• [Your instructions] Find the string "meilleure" in the listing below and return each line it appears in.

• [Supplied data]
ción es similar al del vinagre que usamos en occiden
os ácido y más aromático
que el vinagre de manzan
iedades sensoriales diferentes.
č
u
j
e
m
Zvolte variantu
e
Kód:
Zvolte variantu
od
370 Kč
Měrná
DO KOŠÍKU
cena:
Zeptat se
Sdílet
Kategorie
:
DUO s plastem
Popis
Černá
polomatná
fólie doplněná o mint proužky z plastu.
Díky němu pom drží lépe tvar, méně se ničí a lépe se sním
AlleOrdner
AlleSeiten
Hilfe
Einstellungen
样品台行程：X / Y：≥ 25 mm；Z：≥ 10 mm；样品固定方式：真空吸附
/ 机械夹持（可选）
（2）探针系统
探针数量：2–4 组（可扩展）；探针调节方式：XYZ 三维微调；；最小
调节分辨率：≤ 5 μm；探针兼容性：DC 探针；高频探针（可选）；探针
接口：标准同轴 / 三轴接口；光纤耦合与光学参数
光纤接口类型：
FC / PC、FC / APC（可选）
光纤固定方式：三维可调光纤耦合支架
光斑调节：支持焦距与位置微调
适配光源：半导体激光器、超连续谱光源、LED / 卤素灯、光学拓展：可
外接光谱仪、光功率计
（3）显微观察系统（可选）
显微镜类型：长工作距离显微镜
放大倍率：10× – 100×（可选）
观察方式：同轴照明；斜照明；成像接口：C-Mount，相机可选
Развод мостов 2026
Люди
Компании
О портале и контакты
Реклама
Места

---

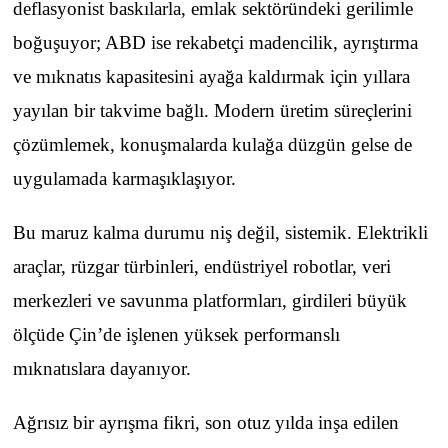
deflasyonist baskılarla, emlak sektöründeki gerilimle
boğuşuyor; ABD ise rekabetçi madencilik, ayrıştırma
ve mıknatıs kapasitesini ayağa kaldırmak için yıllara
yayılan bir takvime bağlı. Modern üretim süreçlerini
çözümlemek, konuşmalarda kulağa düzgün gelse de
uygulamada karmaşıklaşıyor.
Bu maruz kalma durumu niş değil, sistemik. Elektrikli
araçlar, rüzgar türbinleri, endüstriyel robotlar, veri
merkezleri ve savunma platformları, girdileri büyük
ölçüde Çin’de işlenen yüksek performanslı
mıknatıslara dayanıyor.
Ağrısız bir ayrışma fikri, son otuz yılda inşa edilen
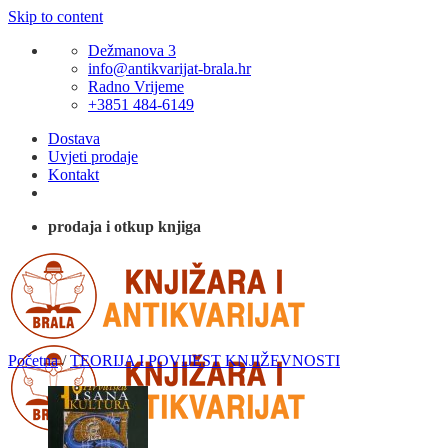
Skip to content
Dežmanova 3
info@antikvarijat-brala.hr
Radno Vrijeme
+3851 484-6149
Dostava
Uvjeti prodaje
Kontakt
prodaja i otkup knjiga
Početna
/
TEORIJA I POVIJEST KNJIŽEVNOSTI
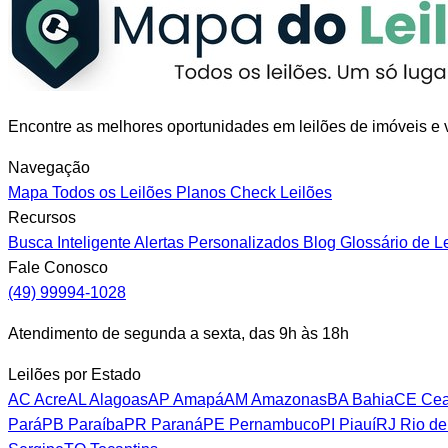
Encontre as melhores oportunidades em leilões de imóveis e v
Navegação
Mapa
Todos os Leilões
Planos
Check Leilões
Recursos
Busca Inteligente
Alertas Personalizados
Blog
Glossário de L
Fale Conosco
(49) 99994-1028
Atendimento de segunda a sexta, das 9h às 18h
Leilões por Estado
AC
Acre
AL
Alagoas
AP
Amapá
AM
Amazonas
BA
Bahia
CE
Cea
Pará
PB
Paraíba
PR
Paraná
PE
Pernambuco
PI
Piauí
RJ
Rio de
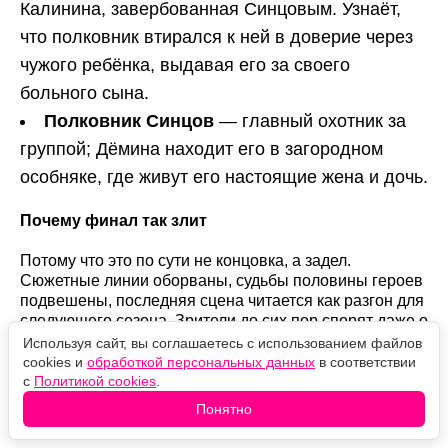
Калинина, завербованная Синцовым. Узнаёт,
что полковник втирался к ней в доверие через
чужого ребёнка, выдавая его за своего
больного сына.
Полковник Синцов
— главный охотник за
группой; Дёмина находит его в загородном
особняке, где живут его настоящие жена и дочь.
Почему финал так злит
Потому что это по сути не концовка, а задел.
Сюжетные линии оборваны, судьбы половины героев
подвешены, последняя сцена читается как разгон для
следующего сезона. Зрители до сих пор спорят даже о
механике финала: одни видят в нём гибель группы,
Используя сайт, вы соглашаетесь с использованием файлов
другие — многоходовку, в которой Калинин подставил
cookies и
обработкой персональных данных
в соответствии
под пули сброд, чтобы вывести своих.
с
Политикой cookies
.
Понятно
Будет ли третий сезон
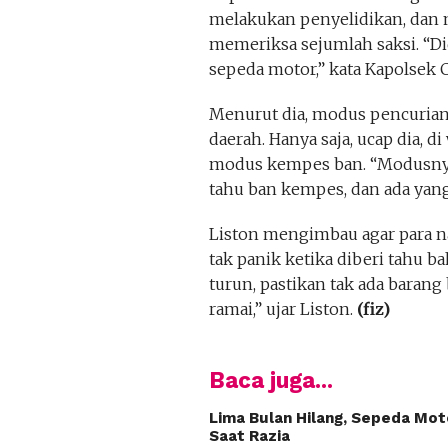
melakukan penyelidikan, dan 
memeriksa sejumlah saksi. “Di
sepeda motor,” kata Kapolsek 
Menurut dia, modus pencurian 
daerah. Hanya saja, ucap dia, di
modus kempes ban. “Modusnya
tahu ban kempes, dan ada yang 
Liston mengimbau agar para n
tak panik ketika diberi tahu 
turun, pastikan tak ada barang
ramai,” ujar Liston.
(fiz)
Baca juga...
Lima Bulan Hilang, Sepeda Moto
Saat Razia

==

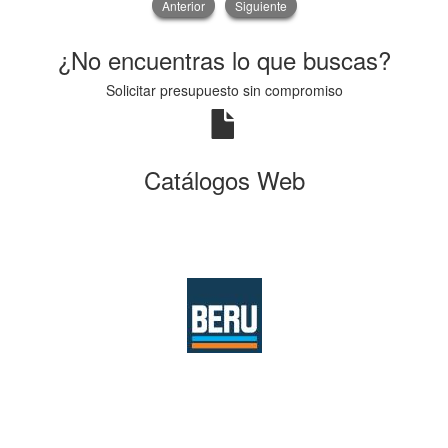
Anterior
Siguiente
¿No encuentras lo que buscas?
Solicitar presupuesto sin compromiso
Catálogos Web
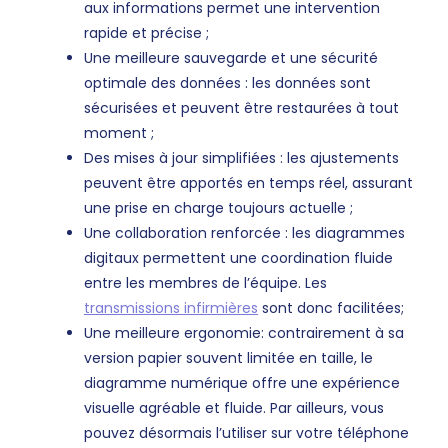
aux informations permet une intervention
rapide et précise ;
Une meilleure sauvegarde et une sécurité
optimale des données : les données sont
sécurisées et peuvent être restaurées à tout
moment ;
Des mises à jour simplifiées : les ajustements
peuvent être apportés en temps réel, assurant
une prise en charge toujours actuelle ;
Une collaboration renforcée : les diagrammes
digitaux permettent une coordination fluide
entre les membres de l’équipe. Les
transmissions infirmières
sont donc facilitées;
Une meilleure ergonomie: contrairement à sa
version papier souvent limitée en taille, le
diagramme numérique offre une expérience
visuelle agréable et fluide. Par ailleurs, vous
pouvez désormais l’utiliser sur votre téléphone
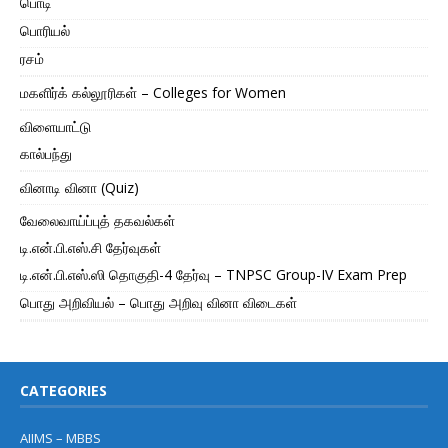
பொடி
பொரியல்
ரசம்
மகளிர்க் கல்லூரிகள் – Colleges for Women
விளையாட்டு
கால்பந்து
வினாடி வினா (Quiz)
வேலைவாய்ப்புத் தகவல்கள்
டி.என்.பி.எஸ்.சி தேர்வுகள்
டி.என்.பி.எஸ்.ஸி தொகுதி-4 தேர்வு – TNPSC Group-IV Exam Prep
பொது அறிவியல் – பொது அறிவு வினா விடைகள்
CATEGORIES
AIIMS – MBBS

• [Answer]
Une meilleure sauvegarde et une sécurité
Une meilleure ergonomie: contrairement à sa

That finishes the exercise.